Robert Rheel has more than 30 years of insurance industry experience. He was appointed president of Aspen U.S. Insurance in August 2015, prior to which he served as head of U.S. property & casualty insurance and programs and head of customer, distribution and marketing.

With all of the fire causes and losses, what are the landlords and their insurers to do? In Part One, I discussed the drivers for tenant fires and now I’ll propose a solution.

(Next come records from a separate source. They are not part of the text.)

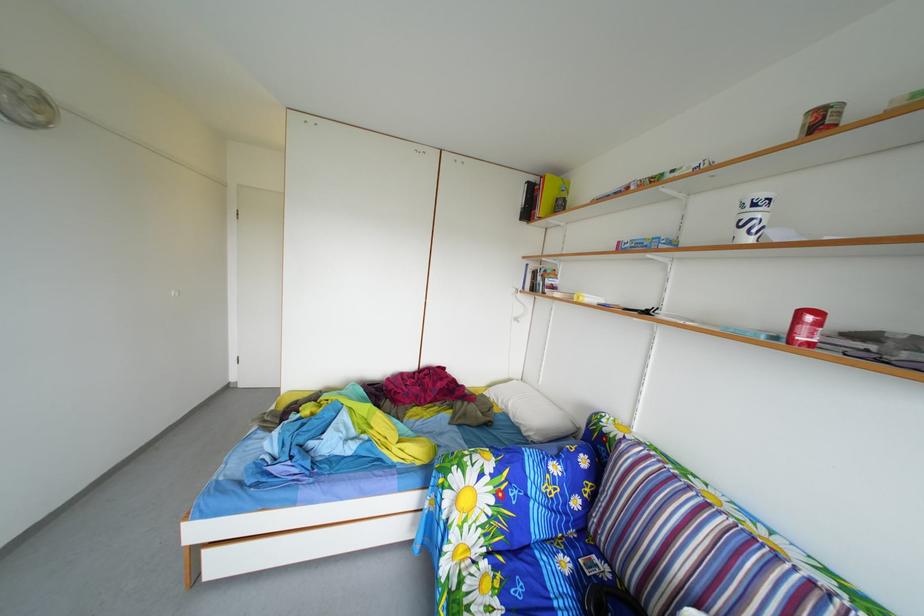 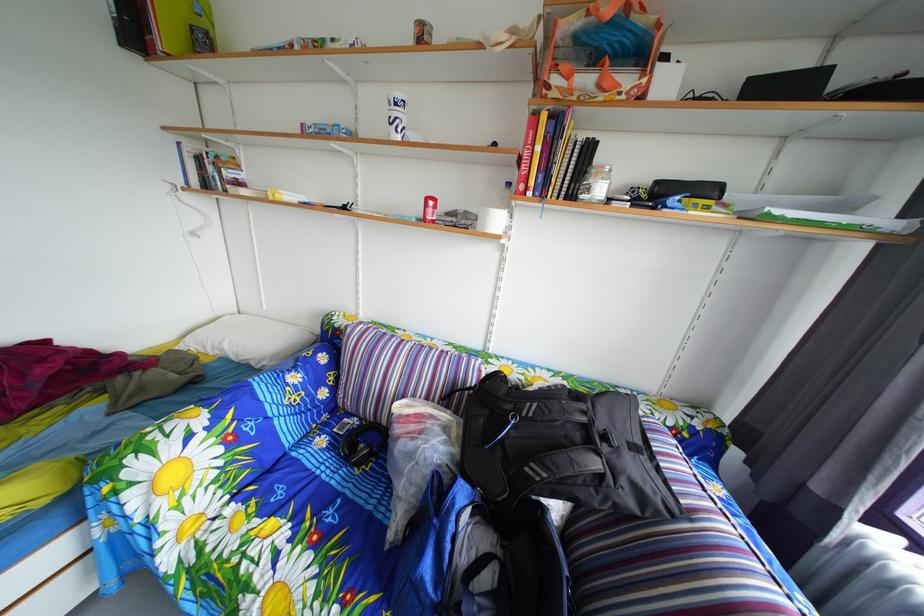 The point at (x=617, y=577) is marked in the first image. Where is the corresponding point in the second image?

(367, 428) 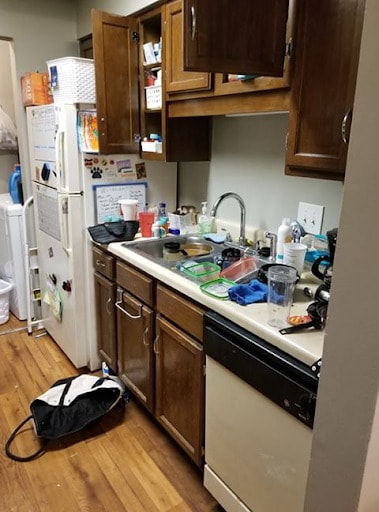 This screenshot has width=379, height=512. Find the location of `washer`. washer is located at coordinates (9, 238). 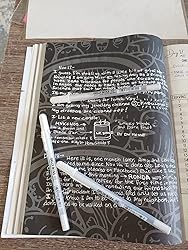 At what (x,y) coordinates should I click in order to perform the action: click on brown table. Please return your answer as a coordinate pair (x, y). This screenshot has width=188, height=250. Looking at the image, I should click on (9, 106).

Every day, there seems to be more and more news about fires throughout the country. In some cases, they are beyond our control (for example, arson), but all examples I outlined in Part One seem to be preventable causes of fires.

However, it is beyond a landlord’s control to actually prevent these accidental fires from starting in the first place. As much as landlords want to police tenants and think they can control them, they regrettably can’t stop the negligence and mistakes that lead to these accidental and potentially fatal losses. Unfortunately, it is unrealistic to think that we can prevent these fires completely. But what can we do?

Yes, there is but a small amount of premium to pay for a $1 million tenant policy limit and it creates administrative burdens for landlords, but in today’s smart-app world, I know there must be a simple and straightforward solution.

Landlords do have control of management of the associated losses and preparing for the extent of the damage and loss caused by the fires. In my view, there are two choices available for landlords to deal with and proactively manage this issue:

1. Landlords fund the costs of tenant negligence through their insurance program; or

2. Tenants are held responsible for their negligence.

Many people might say the answer is obvious and the tenant should be held responsible, but why then, in many cases, does the tenant carry no insurance or insufficient limits?

Rarely is the tenant held responsible for the fires that he or she caused. The answers I receive range from administrative costs to the competitive rental market that landlords face while managing vacancies.

Yes, there is but a small amount of premium to pay for a $1 million tenant policy limit and it creates administrative burdens for landlords, but in today’s smart-app world, I know there must be a simple and straightforward solution. There are solutions for tenants to fund these types of losses.

So, what’s stopping us?

I believe the solution is that landlords need to join the insurance community, with insurance companies and landlords aligned. Through collaboration, we can roll out a solution to shift the costs of these losses back to those who cause them: tenants.

They should be held financially responsible for their negligence and the resulting damage. By working together, we can provide an effective solution to minimize landlords’ losses caused by these fires.

Not only will it save money, but it may also save lives. By holding tenants financially responsible for their misconduct, it gives them incentive to be more cautious.

If they cause a fire, not only will they lose their possessions, but they would now be required to pay for the building damage as well. If we can’t prevent all of these fires from starting in the first place, then we can focus on preventing the frequency of resulting losses they cause.

We can work together to make the world a better and safer place for both landlords and tenants.